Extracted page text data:
= = = = =
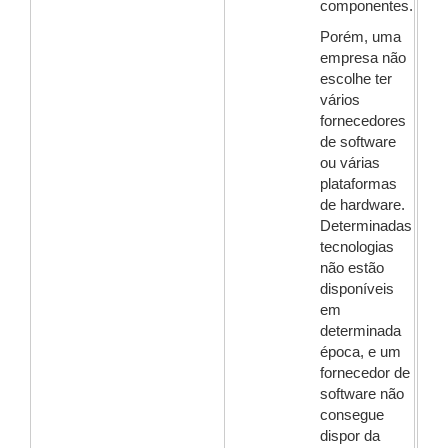
componentes.
Porém, uma
empresa não
escolhe ter
vários
fornecedores
de software
ou várias
plataformas
de hardware.
Determinadas
tecnologias
não estão
disponíveis
em
determinada
época, e um
fornecedor de
software não
consegue
dispor da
= = = = =
§ Assignment
Set down exactly what runs from the line containing "Determinadas" through the last line above, both lines included.

§ Solution below
Determinadas
tecnologias
não estão
disponíveis
em
determinada
época, e um
fornecedor de
software não
consegue
dispor da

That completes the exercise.